Reputation: 1726
Using C I am trying to generate a matrix which has to have more number of zero elements than non zero elements. The zero elements should be random how to generate it.
I am able to generate random numbers with some elements as zero, but the zero elements should be more than non-zero elements
int main(){
srand(time(NULL));
int array[25];
int i;
for (i=0;i<s;i++){
if (rand()%3 == 0)
array[i]=rand()%3;
else
array[i] = rand();
}
}
is the generated matrix sparse matrix ? how can I understand the difference ?
Upvotes: 1
Views: 157
Reputation: 930
I assume you’d want no more than 10% of the matrix with non-zero values? Probably a lot less if you have a true sparse matrix that is large (thousands or millions of elements).
I would actually not go the route you are going. I would first init the array to all zeros. You can do that with int myArray[25] = {0}
or with memset
.
Once you have that, you can then calculate how many non-zero elements you need. If you have 30 elements and want 10% non-zero elements, you need to fill in 3 elements.
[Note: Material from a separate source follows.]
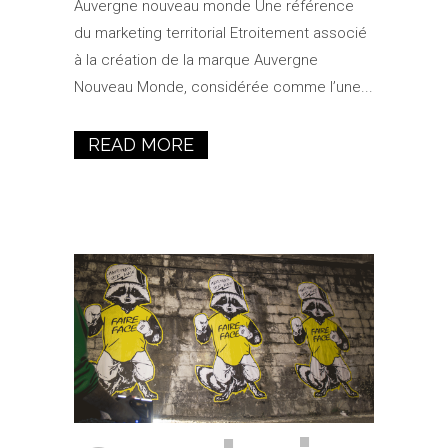
Auvergne nouveau monde Une référence
du marketing territorial Etroitement associé
à la création de la marque Auvergne
Nouveau Monde, considérée comme l’une...
READ MORE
You can google around and find out how to use srand
to calculate which indices to place the non-zero elements at.
Once you have those, you can use srand
again to get and set the actual values to fill in.
I have purposely not given a lot of details here, just a general direction I would take. It would probably be good to try a few things out and also provide code examples that actually compile (your example does not, there are a few variables that aren’t defined).